One could hypothesize that factors that can reprogram human somatic cells differ from those factors that can reprogram somatic cells from model organisms (including mice) because ES cells from mice and humans require distinct sets of factors to remain undifferentiated, illustrating the significance of species-specific differences, even among mammals. For example, the leukemia inhibitory factor (LIF)/Stat3 pathway, a key to mouse ES cell proliferation, does not support human ES cell proliferation and appears inactive in conditions that support human ES cells (Daheron L, et al., Stem Cells 22:770-778 (2004); Humphrey R, et al., Stem Cells 22:522-530 (2004); and Matsuda T, et al., EMBO J. 18:4261-4269 (1999)).
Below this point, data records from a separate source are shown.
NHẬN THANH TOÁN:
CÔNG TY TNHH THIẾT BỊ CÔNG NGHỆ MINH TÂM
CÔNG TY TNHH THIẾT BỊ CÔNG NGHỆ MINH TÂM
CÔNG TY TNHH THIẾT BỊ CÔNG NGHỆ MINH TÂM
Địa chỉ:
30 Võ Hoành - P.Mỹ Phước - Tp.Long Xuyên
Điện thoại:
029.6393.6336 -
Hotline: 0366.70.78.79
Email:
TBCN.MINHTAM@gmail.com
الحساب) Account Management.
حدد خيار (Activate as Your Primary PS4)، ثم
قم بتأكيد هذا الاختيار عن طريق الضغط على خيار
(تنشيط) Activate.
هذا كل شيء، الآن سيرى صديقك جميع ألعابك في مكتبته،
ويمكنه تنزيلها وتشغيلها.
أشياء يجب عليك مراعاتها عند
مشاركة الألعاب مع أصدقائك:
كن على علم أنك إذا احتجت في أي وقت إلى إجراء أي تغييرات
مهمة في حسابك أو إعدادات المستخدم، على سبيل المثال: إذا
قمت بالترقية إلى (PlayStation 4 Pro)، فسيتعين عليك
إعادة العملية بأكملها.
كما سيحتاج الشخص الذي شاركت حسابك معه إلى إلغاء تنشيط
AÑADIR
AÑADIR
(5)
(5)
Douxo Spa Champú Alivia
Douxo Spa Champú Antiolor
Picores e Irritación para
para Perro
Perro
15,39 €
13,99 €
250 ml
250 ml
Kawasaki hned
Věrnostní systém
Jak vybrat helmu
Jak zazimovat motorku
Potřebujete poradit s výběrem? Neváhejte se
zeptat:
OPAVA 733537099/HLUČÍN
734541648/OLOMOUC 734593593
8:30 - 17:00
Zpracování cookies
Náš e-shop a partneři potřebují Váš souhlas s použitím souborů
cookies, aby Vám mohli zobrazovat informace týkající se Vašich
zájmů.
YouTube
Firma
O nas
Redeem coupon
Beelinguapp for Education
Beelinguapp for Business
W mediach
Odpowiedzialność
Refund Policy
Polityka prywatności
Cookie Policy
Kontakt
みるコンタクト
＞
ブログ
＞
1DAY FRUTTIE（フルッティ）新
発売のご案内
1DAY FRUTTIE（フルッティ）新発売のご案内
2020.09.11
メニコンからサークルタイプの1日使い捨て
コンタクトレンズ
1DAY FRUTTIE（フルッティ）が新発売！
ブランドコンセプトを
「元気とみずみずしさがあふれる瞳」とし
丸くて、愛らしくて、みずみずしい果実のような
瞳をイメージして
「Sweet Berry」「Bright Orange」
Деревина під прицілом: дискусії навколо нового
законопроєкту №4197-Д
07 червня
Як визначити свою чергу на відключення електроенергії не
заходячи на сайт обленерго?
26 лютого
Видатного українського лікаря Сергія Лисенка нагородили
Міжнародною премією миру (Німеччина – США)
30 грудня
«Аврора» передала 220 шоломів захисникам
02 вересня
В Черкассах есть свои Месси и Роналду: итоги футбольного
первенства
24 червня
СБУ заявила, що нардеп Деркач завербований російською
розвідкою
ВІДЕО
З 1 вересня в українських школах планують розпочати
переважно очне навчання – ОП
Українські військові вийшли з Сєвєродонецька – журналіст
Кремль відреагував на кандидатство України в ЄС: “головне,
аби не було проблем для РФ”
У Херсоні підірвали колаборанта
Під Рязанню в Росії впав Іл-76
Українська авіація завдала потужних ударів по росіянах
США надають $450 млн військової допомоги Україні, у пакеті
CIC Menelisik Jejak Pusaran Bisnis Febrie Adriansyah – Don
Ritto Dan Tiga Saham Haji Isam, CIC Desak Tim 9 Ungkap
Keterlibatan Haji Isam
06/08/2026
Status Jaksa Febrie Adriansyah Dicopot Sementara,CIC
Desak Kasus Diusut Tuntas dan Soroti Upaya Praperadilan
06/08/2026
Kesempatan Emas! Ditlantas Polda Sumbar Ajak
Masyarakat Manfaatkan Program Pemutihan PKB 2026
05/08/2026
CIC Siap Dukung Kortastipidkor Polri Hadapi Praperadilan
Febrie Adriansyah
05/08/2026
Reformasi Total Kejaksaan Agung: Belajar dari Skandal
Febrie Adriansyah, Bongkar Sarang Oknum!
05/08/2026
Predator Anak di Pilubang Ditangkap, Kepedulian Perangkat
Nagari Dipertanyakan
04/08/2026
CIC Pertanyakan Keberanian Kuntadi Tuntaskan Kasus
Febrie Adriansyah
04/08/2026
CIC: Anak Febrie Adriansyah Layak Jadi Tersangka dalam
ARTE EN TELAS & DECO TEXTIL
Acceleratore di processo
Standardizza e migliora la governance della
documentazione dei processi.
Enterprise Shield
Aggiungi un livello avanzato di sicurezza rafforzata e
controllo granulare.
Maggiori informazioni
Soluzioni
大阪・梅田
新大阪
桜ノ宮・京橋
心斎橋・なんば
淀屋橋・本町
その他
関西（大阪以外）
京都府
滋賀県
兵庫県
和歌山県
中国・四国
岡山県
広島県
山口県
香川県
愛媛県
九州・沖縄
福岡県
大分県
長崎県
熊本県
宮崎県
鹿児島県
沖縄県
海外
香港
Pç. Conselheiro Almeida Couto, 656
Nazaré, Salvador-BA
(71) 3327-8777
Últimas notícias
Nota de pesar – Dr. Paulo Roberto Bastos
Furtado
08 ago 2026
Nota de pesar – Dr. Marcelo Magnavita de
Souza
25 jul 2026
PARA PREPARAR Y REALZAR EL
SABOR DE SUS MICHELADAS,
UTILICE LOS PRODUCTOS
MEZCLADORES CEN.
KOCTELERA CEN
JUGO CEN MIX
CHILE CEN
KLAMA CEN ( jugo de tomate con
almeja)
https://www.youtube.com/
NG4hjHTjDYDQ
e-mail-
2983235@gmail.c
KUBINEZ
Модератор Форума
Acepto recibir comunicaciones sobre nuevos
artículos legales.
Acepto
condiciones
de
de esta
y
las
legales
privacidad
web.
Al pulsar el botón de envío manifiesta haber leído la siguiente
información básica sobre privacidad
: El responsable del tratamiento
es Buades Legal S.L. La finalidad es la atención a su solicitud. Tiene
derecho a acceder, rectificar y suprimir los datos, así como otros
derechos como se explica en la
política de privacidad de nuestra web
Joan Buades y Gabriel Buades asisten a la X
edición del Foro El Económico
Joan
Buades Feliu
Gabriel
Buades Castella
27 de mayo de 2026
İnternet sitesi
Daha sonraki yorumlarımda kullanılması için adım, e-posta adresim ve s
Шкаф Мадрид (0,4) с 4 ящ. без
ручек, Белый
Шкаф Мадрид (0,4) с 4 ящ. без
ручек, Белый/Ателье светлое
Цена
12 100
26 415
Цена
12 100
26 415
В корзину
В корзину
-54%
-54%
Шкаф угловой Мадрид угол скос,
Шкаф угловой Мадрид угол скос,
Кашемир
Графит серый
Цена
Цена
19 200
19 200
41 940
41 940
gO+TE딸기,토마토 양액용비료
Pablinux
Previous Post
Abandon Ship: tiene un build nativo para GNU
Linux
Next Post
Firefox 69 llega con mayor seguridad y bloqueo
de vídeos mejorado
Similarly, while bone morphogenetic proteins (BMPs) together with LIF support mouse ES cell self-renewal at clonal densities in serum-free medium (Ying Q, et al., Cell 115:281-292 (2003)), they cause rapid human ES cell differentiation in conditions that would otherwise support self-renewal, such as culture on fibroblasts or in fibroblast-conditioned medium (Xu R, et al., Nat. Biotechnol. 20:1261-1264 (2002)). Indeed, inhibition of BMP signaling in human ES cells is beneficial (Xu R, et al., Nat. Methods 2:185-190 (2005)).
Still further, fibroblast growth factor (FGF) signaling is important to self-renewal of human ES cells, but apparently not for mice (Xu et al., (2005), supra; and Xu C, et al., Stem Cells 23:315-323 (2005)).
Accordingly, the art still seeks a set of potency-determining factors suited at least for use in methods for reprogramming primate (including human and non-human) somatic cells to yield pluripotent cells. Such cells, obtained without relying upon embryonic tissues, would be suited for use in applications already contemplated for existing, pluripotent, primate ES cells.